Each line of the data below that holds the word "fato" is to be reported in full.

*** Information supplied ***

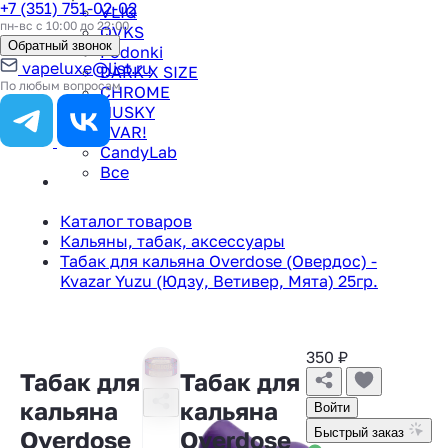
+7 (351) 751-02-02
VLIQ
пн-вс с 10:00 до 22:00
QVKS
Обратный звонок
Podonki
vapeluxe@list.ru
DARK X SIZE
По любым вопросам
CHROME
HUSKY
TVAR!
CandyLab
Все
Каталог товаров
Кальяны, табак, аксессуары
Табак для кальяна Overdose (Овердос) -
Kvazar Yuzu (Юдзу, Ветивер, Мята) 25гр.
350
₽
Табак для
Табак для
кальяна
кальяна
Войти
Overdose
Overdose
Быстрый заказ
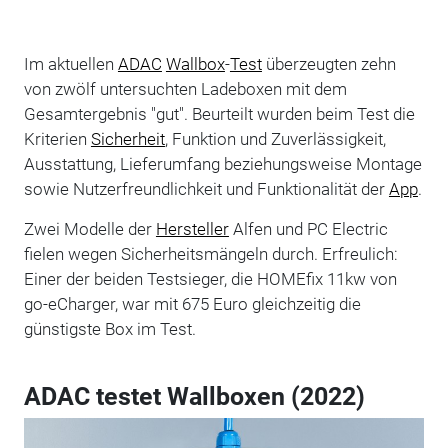
Im aktuellen
ADAC
Wallbox
-
Test
überzeugten zehn
von zwölf untersuchten Ladeboxen mit dem
Gesamtergebnis "gut". Beurteilt wurden beim Test die
Kriterien
Sicherheit
, Funktion und Zuverlässigkeit,
Ausstattung, Lieferumfang beziehungsweise Montage
sowie Nutzerfreundlichkeit und Funktionalität der
App
.
Zwei Modelle der
Hersteller
Alfen und PC Electric
fielen wegen Sicherheitsmängeln durch. Erfreulich:
Einer der beiden Testsieger, die HOMEfix 11kw von
go-eCharger, war mit 675 Euro gleichzeitig die
günstigste Box im Test.
ADAC testet Wallboxen (2022)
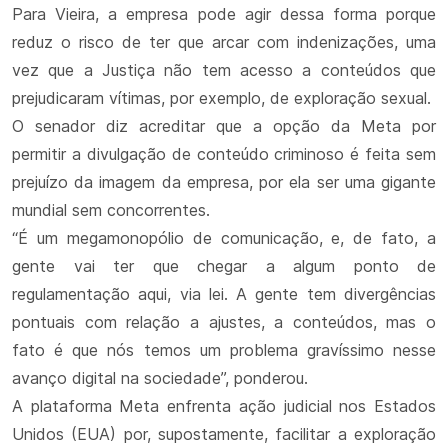
Para Vieira, a empresa pode agir dessa forma porque
reduz o risco de ter que arcar com indenizações, uma
vez que a Justiça não tem acesso a conteúdos que
prejudicaram vítimas, por exemplo, de exploração sexual.
O senador diz acreditar que a opção da Meta por
permitir a divulgação de conteúdo criminoso é feita sem
prejuízo da imagem da empresa, por ela ser uma gigante
mundial sem concorrentes.
“É um megamonopólio de comunicação, e, de fato, a
gente vai ter que chegar a algum ponto de
regulamentação aqui, via lei. A gente tem divergências
pontuais com relação a ajustes, a conteúdos, mas o
fato é que nós temos um problema gravíssimo nesse
avanço digital na sociedade”, ponderou.
A plataforma Meta enfrenta ação judicial nos Estados
Unidos (EUA) por, supostamente, facilitar a exploração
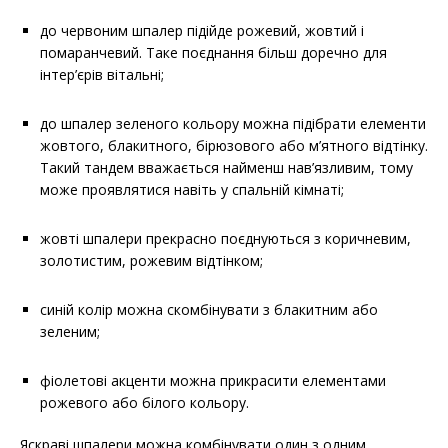
до червоним шпалер підійде рожевий, жовтий і
помаранчевий. Таке поєднання більш доречно для
інтер’єрів вітальні;
до шпалер зеленого кольору можна підібрати елементи
жовтого, блакитного, бірюзового або м’ятного відтінку.
Такий тандем вважається найменш нав’язливим, тому
може проявлятися навіть у спальній кімнаті;
жовті шпалери прекрасно поєднуються з коричневим,
золотистим, рожевим відтінком;
синій колір можна скомбінувати з блакитним або
зеленим;
фіолетові акценти можна прикрасити елементами
рожевого або білого кольору.
Яскраві шпалери можна комбінувати один з одним.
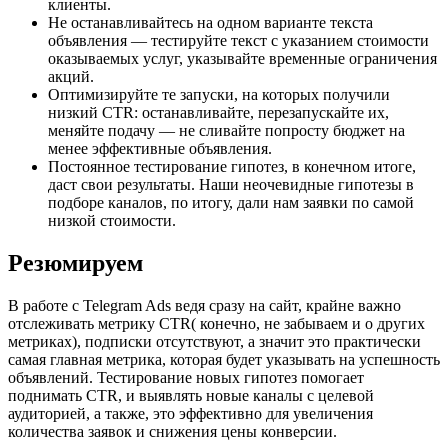
клиенты.
Не останавливайтесь на одном варианте текста
объявления — тестируйте текст с указанием стоимости
оказываемых услуг, указывайте временные ограничения
акций.
Оптимизируйте те запуски, на которых получили
низкий CTR: останавливайте, перезапускайте их,
меняйте подачу — не сливайте попросту бюджет на
менее эффективные объявления.
Постоянное тестирование гипотез, в конечном итоге,
даст свои результаты. Наши неочевидные гипотезы в
подборе каналов, по итогу, дали нам заявки по самой
низкой стоимости.
Резюмируем
В работе с Telegram Ads ведя сразу на сайт, крайне важно
отслеживать метрику CTR( конечно, не забываем и о других
метриках), подписки отсутствуют, а значит это практически
самая главная метрика, которая будет указывать на успешность
объявлений. Тестирование новых гипотез помогает
поднимать CTR, и выявлять новые каналы с целевой
аудиторией, а также, это эффективно для увеличения
количества заявок и снижения цены конверсии.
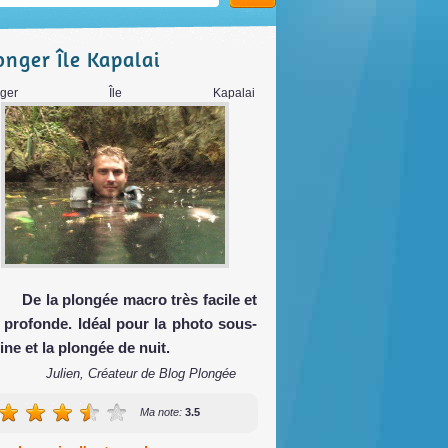
onger Île Kapalai
longer Île Kapalai
De la plongée macro très facile et
 profonde. Idéal pour la photo sous-
ine et la plongée de nuit.
Julien, Créateur de Blog Plongée
Ma note:
3.5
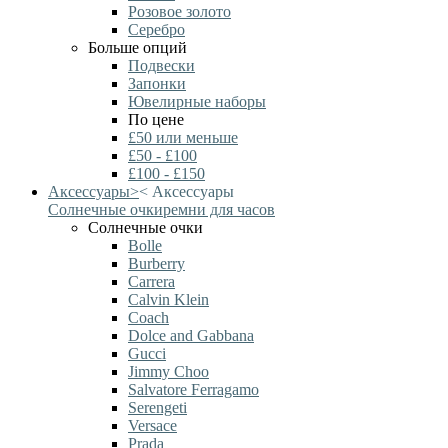
Розовое золото
Серебро
Больше опций
Подвески
Запонки
Ювелирные наборы
По цене
£50 или меньше
£50 - £100
£100 - £150
Аксессуары
>
<
Аксессуары
Солнечные очки
ремни для часов
Солнечные очки
Bolle
Burberry
Carrera
Calvin Klein
Coach
Dolce and Gabbana
Gucci
Jimmy Choo
Salvatore Ferragamo
Serengeti
Versace
Prada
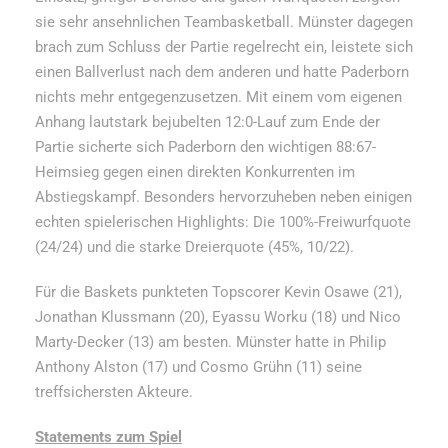
sie sehr ansehnlichen Teambasketball. Münster dagegen
brach zum Schluss der Partie regelrecht ein, leistete sich
einen Ballverlust nach dem anderen und hatte Paderborn
nichts mehr entgegenzusetzen. Mit einem vom eigenen
Anhang lautstark bejubelten 12:0-Lauf zum Ende der
Partie sicherte sich Paderborn den wichtigen 88:67-
Heimsieg gegen einen direkten Konkurrenten im
Abstiegskampf. Besonders hervorzuheben neben einigen
echten spielerischen Highlights: Die 100%-Freiwurfquote
(24/24) und die starke Dreierquote (45%, 10/22).
Für die Baskets punkteten Topscorer Kevin Osawe (21),
Jonathan Klussmann (20), Eyassu Worku (18) und Nico
Marty-Decker (13) am besten. Münster hatte in Philip
Anthony Alston (17) und Cosmo Grühn (11) seine
treffsichersten Akteure.
Statements zum Spiel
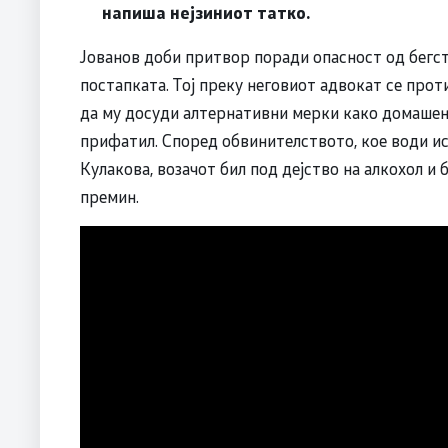
напиша нејзиниот татко.
Јованов доби притвор поради опасност од бегст
постапката. Тој преку неговиот адвокат се прот
да му досуди алтернативни мерки како домашен
прифатил. Според обвинителството, кое води ист
Кулакова, возачот бил под дејство на алкохол и 
премин.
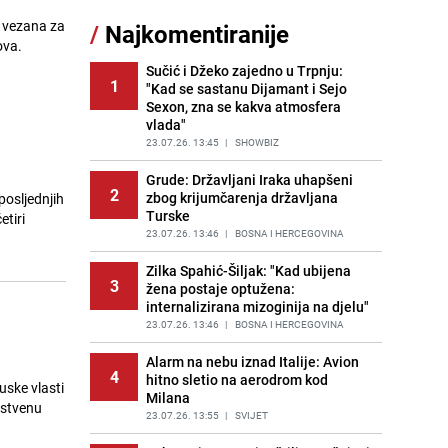
Šta se dešava u sarajevskom
o vezana za
/
Najkomentiranije
11
naselju Vraca? Policija zaprimila
ova.
dojavu, izašli na teren
Sučić i Džeko zajedno u Trpnju:
PRIJE 2 DANA
|
CRNA HRONIKA
1
"Kad se sastanu Dijamant i Sejo
Sexon, zna se kakva atmosfera
Znate li šta Dino Merlin pojede prije
12
vlada"
izlaska na scenu? Njegov ritual
iznenadio mnoge
23.07.26. 13:45
|
SHOWBIZ
PRIJE 1 DAN
|
SHOWBIZ
Grude: Državljani Iraka uhapšeni
2
zbog krijumčarenja državljana
posljednjih
Nastavak provokacija: MUP RS
13
Turske
oduzeo zastavu s ljiljanima i
etiri
sankcionisao vozača iz Bosanskog
23.07.26. 13:46
|
BOSNA I HERCEGOVINA
Novog
Zilka Spahić-Šiljak: "Kad ubijena
PRIJE 1 DAN
|
BOSNA I HERCEGOVINA
3
žena postaje optužena:
internalizirana mizoginija na djelu"
Pojavili su vam se mravi u kući? Bez
14
brige, ovo su najbolji načini da ih se
23.07.26. 13:46
|
BOSNA I HERCEGOVINA
riješite
Alarm na nebu iznad Italije: Avion
PRIJE 2 DANA
|
ŽIVOT I STIL
4
hitno sletio na aerodrom kod
uske vlasti
Milana
Kako izgleda travnjak stadiona
pstvenu
15
Koševo nakon tri koncerta Dine
23.07.26. 13:55
|
SVIJET
Merlina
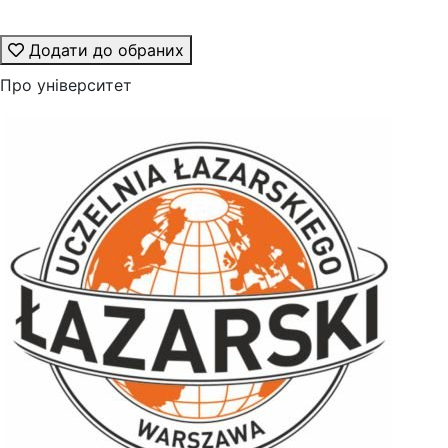
Додати до обраних
Про університет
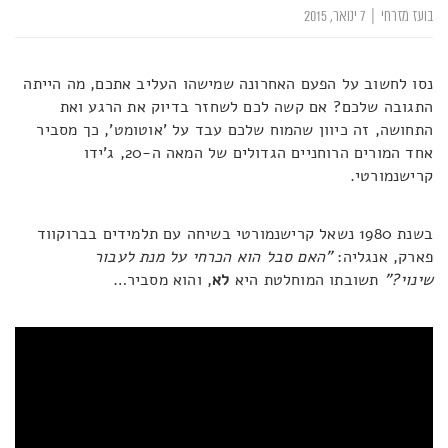
בועז מזרחי
|
7 ינואר, 2015
נסו לחשוב על הפעם האחרונה שמישהו העליב אתכם, מה הייתה
התגובה שלכם? אם קשה לכם לשחזר בדיוק את הרגע ואת
התחושה, זה כיוון שהמוח שלכם עבד על 'אוטומט', כך מסביר
אחד המורים הרוחניים הגדולים של המאה ה-20, ג'ידו
קרישנמורטי.
בשנת 1980 נשאל קרישנמורטי בשיחה עם תלמידים בברוקווד
פארק, אנגליה:
"האם סבל הוא הכרחי על מנת לעבור
שינוי?"
תשובתו המוחלטת היא
לא
, והוא מסביר…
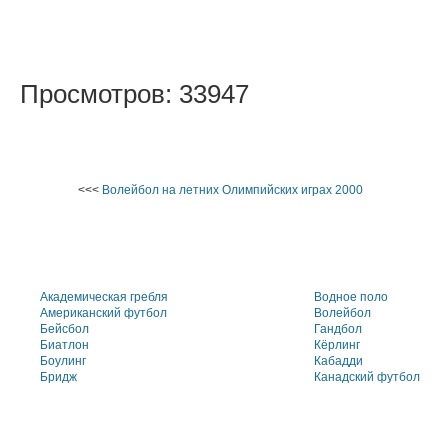
Просмотров: 33947
<<<
Волейбол на летних Олимпийских играх 2000
Академическая гребля
Водное поло
Американский футбол
Волейбол
Бейсбол
Гандбол
Биатлон
Кёрлинг
Боулинг
Кабадди
Бридж
Канадский футбол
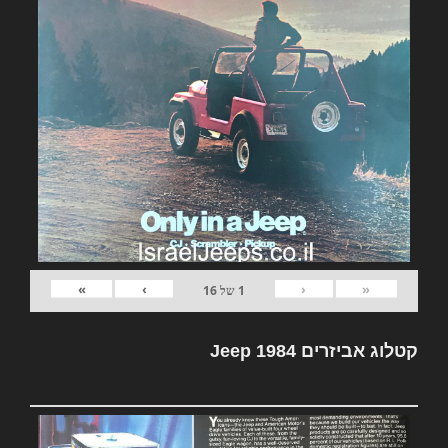
»
›
‹
«
1
של
16
קטלוג אביזרים Jeep 1984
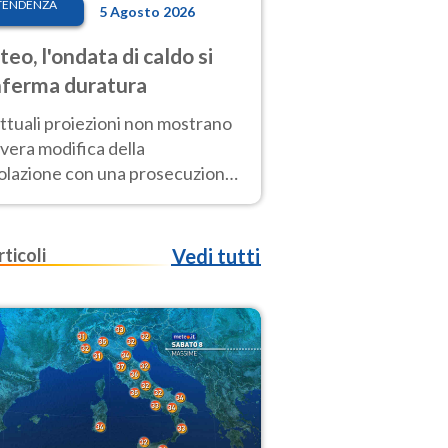
TENDENZA
5 Agosto 2026
eo, l'ondata di caldo si
ferma duratura
ttuali proiezioni non mostrano
vera modifica della
colazione con una prosecuzione
caldo fuori scala per molti
ni, compresa la settimana di
ragosto
rticoli
Vedi tutti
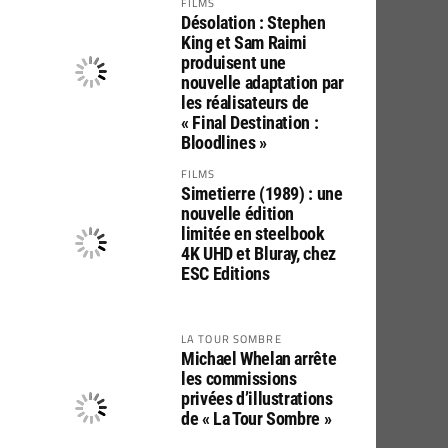
FILMS
Désolation : Stephen
King et Sam Raimi
produisent une
nouvelle adaptation par
les réalisateurs de
« Final Destination :
Bloodlines »
FILMS
Simetierre (1989) : une
nouvelle édition
limitée en steelbook
4K UHD et Bluray, chez
ESC Editions
LA TOUR SOMBRE
Michael Whelan arrête
les commissions
privées d’illustrations
de « La Tour Sombre »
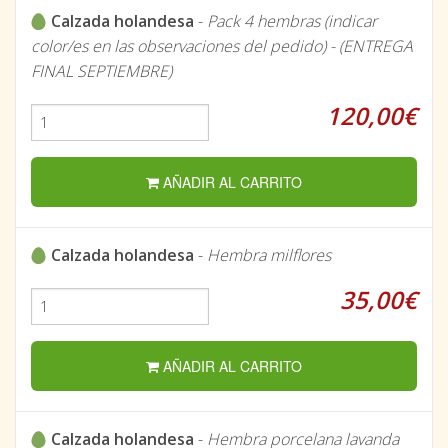
Calzada holandesa
-
Pack 4 hembras (indicar
color/es en las observaciones del pedido) - (ENTREGA
FINAL SEPTIEMBRE)
120,00€
AÑADIR AL CARRITO
Calzada holandesa
-
Hembra milflores
35,00€
AÑADIR AL CARRITO
Calzada holandesa
-
Hembra porcelana lavanda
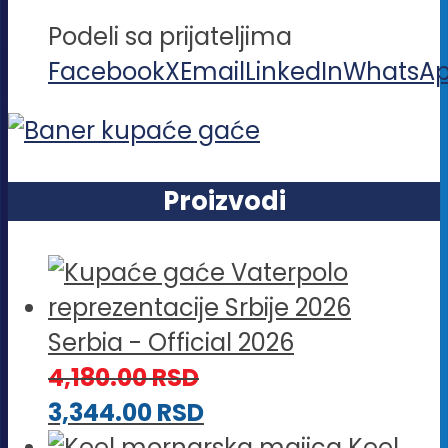
Podeli sa prijateljima
Facebook
X
Email
LinkedIn
WhatsA
Proizvodi
Serbia - Official 2026
4,180.00
RSD
3,344.00
RSD
Keel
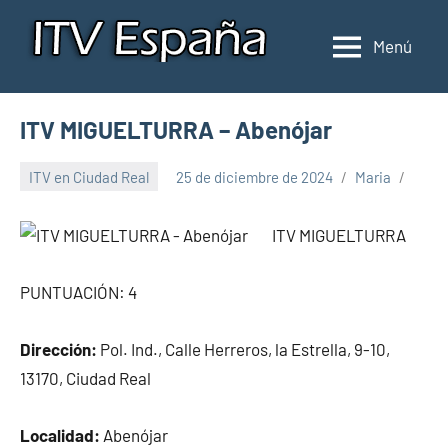
Saltar
al
Menú
Inspección
Donde
contenido
pasar
de
la
ITV
ITV MIGUELTURRA – Abenójar
ITV
en
en
ITV en Ciudad Real
25 de diciembre de 2024
Maria
España
España
ITV MIGUELTURRA
PUNTUACIÓN: 4
Dirección:
Pol. Ind., Calle Herreros, la Estrella, 9-10,
13170, Ciudad Real
Localidad:
Abenójar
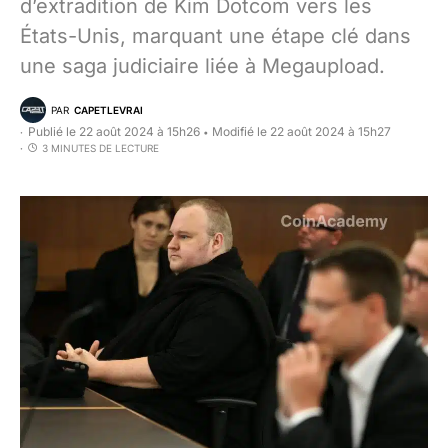
d’extradition de Kim Dotcom vers les
États-Unis, marquant une étape clé dans
une saga judiciaire liée à Megaupload.
PAR
CAPETLEVRAI
Publié le 22 août 2024 à 15h26
Modifié le 22 août 2024 à 15h27
•
3 MINUTES DE LECTURE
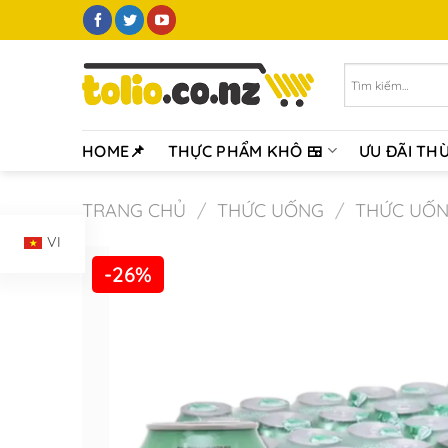
Chuyển
đến
nội
Tìm
dung
kiếm:
HOME📌
THỰC PHẨM KHÔ 🍱
ƯU ĐÃI TH
TRANG CHỦ
/
THỨC UỐNG
/
THỨC UỐ
VI
-26%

*** End of Information supplied ***

▸ **Response below**:
“É um megamonopólio de comunicação, e, de fato, a
fato é que nós temos um problema gravíssimo nesse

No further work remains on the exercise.